Zen Buddhist teachings speak of something called Shoshin, or “Beginner’s Mind.” It refers to the state of having a lack of preconceptions we possessed as children – when everything was possible and wonder was the way of the world. Inevitably we all lose it. Maybe it happened when Susie turned you down for a kiss in kindergarten, or when Trevor tied your laces together in Social Studies and you tripped in front of the entire class, or the first April Uncle Sam told you what taxes were. After that moment we learn to be practical and come to grips with reduced possibilities. For the first time in our lives, we understand that there are things you can do, and things you can’t.
You can work hard in school, go to a good college, and have a slightly more than decent chance of being employed at a job that earns you just enough to pay off the interest of the student loans you racked up. You can’t eat Cinnamon Toast Crunch for dinner, maintain a six-pack, and play Call of Duty for a living.
Perhaps the reason we don’t realize we’re dreaming when surrounded by fantastical elements is that we’re fed up with all of this practicality. No matter how old we get a part of us still wants to believe we can achieve the impossible.
Just last night I dreamt my sister and I were chasing my mom’s evil cat, Lucyfur, through her house. We cornered the fluffy bastard in a room and crouched in the doorway waiting for her to show her smushed up face. A few seconds later she jumped up on the bed, only this new version of Lucyfur looked less like a gray Persian and more like a fire-yellow mound of hair the size of a yoga ball with a pitch black skull for a face.
Methodically, I pulled out my iPhone and snapped a few incognito pictures of the beast, either for Instagram or evidence depending on subsequent events. Apparently my actions didn’t go unnoticed. Lucyfur’s laser red eyes locked in on us. Neither of us moved a muscle.

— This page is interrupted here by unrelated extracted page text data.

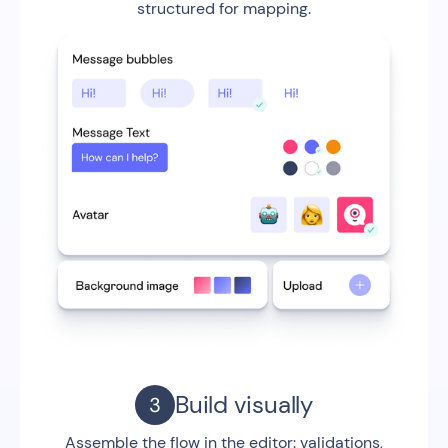
structured for mapping.
Build visually
Assemble the flow in the editor: validations,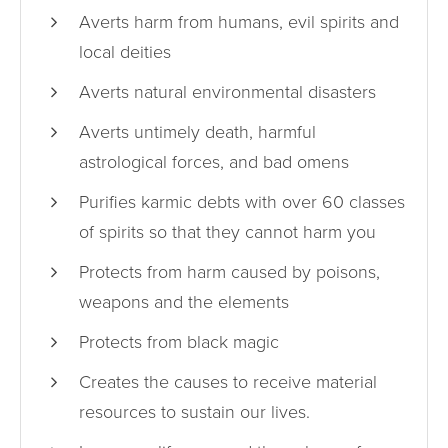
Averts harm from humans, evil spirits and
local deities
Averts natural environmental disasters
Averts untimely death, harmful
astrological forces, and bad omens
Purifies karmic debts with over 60 classes
of spirits so that they cannot harm you
Protects from harm caused by poisons,
weapons and the elements
Protects from black magic
Creates the causes to receive material
resources to sustain our lives.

We’d both seen enough Animal Planet to know that the lion only pounces when the prey tries to run away.
So we waited.
At no point during this entire interaction did I think to question the reality of anything I was experiencing, even when Lucyfur catapulted off the bed and engulfed us in her fluffy mane and then exploded spreading her hair across the room like dandelion leaves in a windstorm. It was all real to me.
Until the moment I woke up.
The kid in me convinced myself to check the pictures on my phone just to be sure it wasn’t real, while my adult self chastised its younger version for being so ridiculous. I scanned my photo book. A picture of the Smore’s Cake from Bar Americain, the receipt from said desert that I’d yet to expense, and a lion statue in front of the New York Public Library backlit by the sun so it looked like its mane was on fire.

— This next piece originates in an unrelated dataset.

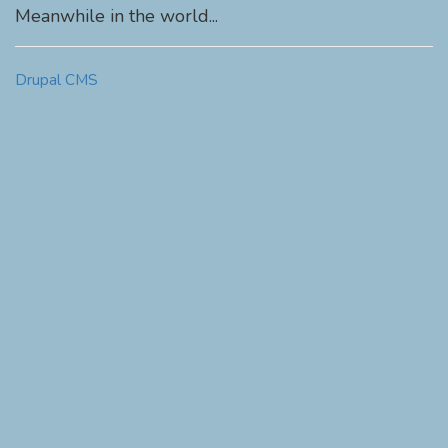
Meanwhile in the world...
Drupal CMS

The stuff of our dreams comes from the most unexpected places. The scary stranger with the gruff English accent on the subway shape shifts into a wolf reciting Shakepeare. The supermodel walking down Madison Ave maintains her form while we morph into a movie star. And a statue of a lion fuses with the memory of a cat and transforms into the Ferbie from Hell.
The impossible stuff of dreams born of reality.
If you examine your dreams long enough, you’re forced to make a decision. Which is the greater reality? The world of the living, where we think in rationalities, anticipate the future based on our own subjective past, and so often let fear talk us out of taking action. Or the world of sleep, where we dream in infinities, experience wonderment, and soar through the endless sky of our imagination.